Durante todos esses anos recolhi,
incansavelmente, provas contra esse sistema. Contra você e eu. Não é fácil se
reconhecer, mas é necessário. Hoje, tenho a plena certeza de que um jovem que
compra três gramas de cocaína para fazer a sua noite mais feliz é tão comparsa
do crime organizado quanto uma senhora que compra dois quilos de carne no
supermercado para fazer a mistura do almoço de domingo. Tanto o produtor da
droga quanto o produtor da carne são criminosos e os consumidores de ambas as
substâncias são viciados e cúmplices.
Descobri que grande parte do
dinheiro do narcotráfico, por exemplo, não está nos morros, mas nos bancos. Instituições
que ainda lavam dinheiro sujo do tráfico internacional de armas, órgãos e
pessoas, entre outros delitos. Se você tem conta em algum banco, como eu, você é
cúmplice desses crimes. Cúmplice de instituições que atuam nas mais diversas
esferas e ditam, junto aos chefes de estado, a mídia e as grandes corporações,
o resultado da equação do desequilíbrio social. Cada criança analfabeta, cada
jovem drogado, cada cabeça de gado que vira bife no açougue ou supermercado, é
friamente resfriada e calculada, assim como, sua oferta, seu acesso.
Veja quanta incoerência e
hipocrisia da nossa parte: não admitimos que um assassino trabalhe dentro da
nossa casa, seja para pintar uma parede, mas admitimos que um grupo deles nos governe, cuide
do nosso dinheiro e ainda façam uma jogatina particular com os juros do rendimento do
mesmo e pintem o sete à vontade ao redor do mundo.

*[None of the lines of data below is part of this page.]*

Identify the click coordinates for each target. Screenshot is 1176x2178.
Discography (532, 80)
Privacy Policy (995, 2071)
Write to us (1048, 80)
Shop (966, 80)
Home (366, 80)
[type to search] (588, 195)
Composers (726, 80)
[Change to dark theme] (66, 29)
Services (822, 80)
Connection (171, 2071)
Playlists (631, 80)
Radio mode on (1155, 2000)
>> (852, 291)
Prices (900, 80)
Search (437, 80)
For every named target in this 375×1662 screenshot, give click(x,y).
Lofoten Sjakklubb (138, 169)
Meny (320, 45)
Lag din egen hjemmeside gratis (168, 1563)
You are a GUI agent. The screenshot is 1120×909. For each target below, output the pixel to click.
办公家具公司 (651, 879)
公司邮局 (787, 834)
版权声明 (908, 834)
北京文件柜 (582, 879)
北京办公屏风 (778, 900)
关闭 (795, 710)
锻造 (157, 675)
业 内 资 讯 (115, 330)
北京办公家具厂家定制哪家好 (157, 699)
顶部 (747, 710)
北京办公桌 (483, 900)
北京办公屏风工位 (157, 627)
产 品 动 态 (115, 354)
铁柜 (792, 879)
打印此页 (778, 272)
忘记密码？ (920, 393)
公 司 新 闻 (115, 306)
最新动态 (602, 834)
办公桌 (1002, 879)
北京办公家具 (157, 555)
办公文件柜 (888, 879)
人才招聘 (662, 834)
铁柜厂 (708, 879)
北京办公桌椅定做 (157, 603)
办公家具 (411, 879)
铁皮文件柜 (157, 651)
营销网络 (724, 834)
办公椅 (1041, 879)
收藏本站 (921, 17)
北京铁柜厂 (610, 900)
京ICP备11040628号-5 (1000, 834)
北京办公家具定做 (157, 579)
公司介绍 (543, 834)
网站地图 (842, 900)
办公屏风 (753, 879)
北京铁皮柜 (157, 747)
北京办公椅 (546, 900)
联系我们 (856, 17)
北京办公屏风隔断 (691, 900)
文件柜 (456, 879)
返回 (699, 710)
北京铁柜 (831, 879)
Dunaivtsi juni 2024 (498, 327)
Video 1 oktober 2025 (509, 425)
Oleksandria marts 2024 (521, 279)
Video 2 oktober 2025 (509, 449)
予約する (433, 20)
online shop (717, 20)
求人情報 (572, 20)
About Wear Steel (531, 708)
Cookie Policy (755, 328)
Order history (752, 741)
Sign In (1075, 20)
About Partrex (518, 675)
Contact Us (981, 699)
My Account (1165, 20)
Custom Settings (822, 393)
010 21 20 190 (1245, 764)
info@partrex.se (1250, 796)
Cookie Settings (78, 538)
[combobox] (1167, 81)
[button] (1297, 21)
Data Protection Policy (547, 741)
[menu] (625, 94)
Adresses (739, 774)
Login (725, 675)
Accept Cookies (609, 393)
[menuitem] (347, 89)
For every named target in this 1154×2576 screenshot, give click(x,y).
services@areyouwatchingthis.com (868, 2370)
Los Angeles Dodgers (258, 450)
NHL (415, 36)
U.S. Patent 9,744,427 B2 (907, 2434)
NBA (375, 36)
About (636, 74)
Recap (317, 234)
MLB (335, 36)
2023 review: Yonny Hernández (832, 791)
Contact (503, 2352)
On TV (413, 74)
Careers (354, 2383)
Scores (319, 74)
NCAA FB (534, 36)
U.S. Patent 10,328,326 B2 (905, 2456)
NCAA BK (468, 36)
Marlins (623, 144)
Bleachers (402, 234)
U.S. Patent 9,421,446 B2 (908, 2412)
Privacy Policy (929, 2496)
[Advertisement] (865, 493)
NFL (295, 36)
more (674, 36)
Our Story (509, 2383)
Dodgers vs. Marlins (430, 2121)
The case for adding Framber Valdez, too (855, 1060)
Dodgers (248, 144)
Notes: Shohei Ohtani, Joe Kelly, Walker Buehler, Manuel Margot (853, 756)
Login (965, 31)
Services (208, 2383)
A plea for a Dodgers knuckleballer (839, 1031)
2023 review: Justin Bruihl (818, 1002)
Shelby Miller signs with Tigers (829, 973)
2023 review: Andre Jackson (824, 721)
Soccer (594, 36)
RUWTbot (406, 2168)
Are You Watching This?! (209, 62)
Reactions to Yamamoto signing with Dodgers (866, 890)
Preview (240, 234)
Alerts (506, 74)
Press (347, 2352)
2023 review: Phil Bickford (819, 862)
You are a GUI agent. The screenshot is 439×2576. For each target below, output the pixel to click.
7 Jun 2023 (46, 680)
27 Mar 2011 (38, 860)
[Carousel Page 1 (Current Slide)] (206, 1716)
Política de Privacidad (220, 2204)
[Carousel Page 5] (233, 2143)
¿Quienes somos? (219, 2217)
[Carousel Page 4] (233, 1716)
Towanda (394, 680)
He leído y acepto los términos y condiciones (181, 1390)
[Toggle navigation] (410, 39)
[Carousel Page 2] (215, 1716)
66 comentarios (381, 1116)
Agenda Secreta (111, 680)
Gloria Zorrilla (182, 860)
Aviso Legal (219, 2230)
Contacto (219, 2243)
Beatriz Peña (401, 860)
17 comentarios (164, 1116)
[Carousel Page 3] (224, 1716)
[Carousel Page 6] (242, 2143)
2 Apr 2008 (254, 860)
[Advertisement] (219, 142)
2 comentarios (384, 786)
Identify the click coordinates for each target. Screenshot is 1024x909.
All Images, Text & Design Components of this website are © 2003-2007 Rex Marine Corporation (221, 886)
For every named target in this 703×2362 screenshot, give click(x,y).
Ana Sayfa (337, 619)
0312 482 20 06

“Nossa, que radicalismo sem noção”
- exclama a senhora na fila da carne, que acabou de escutar as afirmações
acima. Com dó e sem piedade eu reafirmo: sim, senhora! No entanto, com um pouco
de noção!
Pois foi dessa forma que seguimos
como civilização, evoluindo, até aqui. Criticamos a corrupção política, mas financiamos
e participamos ativamente do processo eleitoral, acreditando pelos mais
diversos motivos que alguém pode entrar no jogo e mudar algo. Enquanto votamos,
alimentamos a corrupção política, seja por convicção ou
pela falta dela. Não contribuímos em nada com a chamada Democracia, até porque
não nos permitem e continuamos caminhando com medo da ditadura que nos fez
parar para sofrer e pensar. No fundo, sofremos muito mais do que pensamos. Ainda escolheram um caminho que não foi o melhor, fazendo a
gente acreditar que nós o escolhemos, entoando o coro de que era a única saída.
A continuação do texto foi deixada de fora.